Jason Gorringe, Tax-News.com, London

22 February 2001

UK companies with a National Insurance liability in respect of share options issued in 1999 and 2000 may have a chance to reduce or remove that liability under legislation due to receive the Royal Assent by Easter - if the election isn't called in the meantime, which would automatically kill any outstanding Bills. But companies will only have 92 days in which to agree a deal with the Inland Revenue under the legislation.

First, a little history:

Most share options issued in the UK to senior staff (and many issued to junior staff) are so-called 'unapproved' options, due to the low limits placed on the issue of tax-privileged 'approved' options. The booming dotcom sector in 1998/99 was especially active in issuing unapproved options, and was duly horrified in April 1999 when the budget imposed National Insurance Contributions (just call it a tax of 12.2%) on gains in the value of options on exercise, especially when it transpired that the potential liability had to be reflected on their often very stretched balance sheets.

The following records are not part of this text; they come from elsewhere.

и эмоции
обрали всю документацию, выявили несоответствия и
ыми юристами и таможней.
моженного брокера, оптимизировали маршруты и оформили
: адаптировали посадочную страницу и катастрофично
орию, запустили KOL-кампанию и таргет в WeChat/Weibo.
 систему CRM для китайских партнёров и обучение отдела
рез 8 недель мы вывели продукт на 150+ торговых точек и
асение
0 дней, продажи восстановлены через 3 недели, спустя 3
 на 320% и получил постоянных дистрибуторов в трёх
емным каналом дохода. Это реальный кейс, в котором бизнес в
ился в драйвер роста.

In the face of a growing clamour from the high-tech sector, the Treasury gave in on May 19th, 2000, and allowed the NIC liability on options granted after that date to be borne by the employee rather than the employer. That was just about the date on which the dotcom sector started to implode, so that many companies turned from worrying about the high value of the liability attaching to their stock options to worrying about staying alive.

The Treasury also announced legislation to deal with the problem of options issued between April 1999 and May 2000, under which companies have an opportunity to get rid of potential liability, or anyway to cap it, on options granted during that period and which were unexercised on November 8th, 2000.

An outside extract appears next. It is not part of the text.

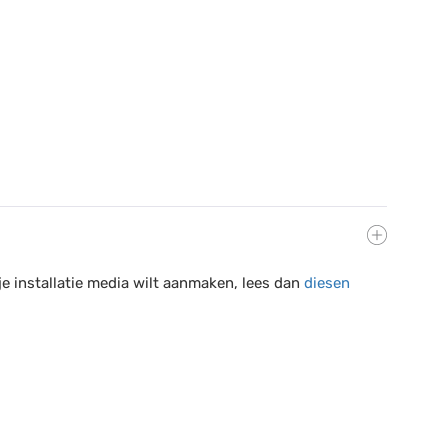
je installatie media wilt aanmaken, lees dan
diesen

The Social Security Contributions (Share Options) Bill allows companies whose shares were 'readily convertible assets' (mostly companies with traded shares) on November 8th 2000 to choose to settle their liability to NIC based on the value of the options on that date. Then they will have no further liability to NIC, regardless.

On the other hand, if the option shares were not readily convertible assets, or if they were under-water (trading below their option prices) then the company is deemed to have given notice and there will be no NIC, again regardless of what happens later.

The Inland Revenue estimates that around 2,000 companies may have offered share options to some 50,000 employees during the 13 months covered by the Bill. These companies will face a tricky decision, though.

Your typical dotcom, let's say, issued 1m options at par, giving a valuation of £1m, when it floated in 1999. Its share price rocketed to £10, giving a valuation of £10m (and an NIC liability of £1.08m). But then in 2000 its price halved, let's say, to £5, leaving a liability of to NIC on November 8th of just under £500,000. Since then the price has fallen further, to £3, so now the liability is £240,000.

What to do? The company still has £5m in cash, but another funding round is years away. What are the chances that the shares will rise above £5 by the time the options are exercised (an event the company can't control anyway)?

The Bill is well-meaning, and will help some companies. But for many, it will be an agonising decision, and not much time in which to make it. Better call your accountants right now!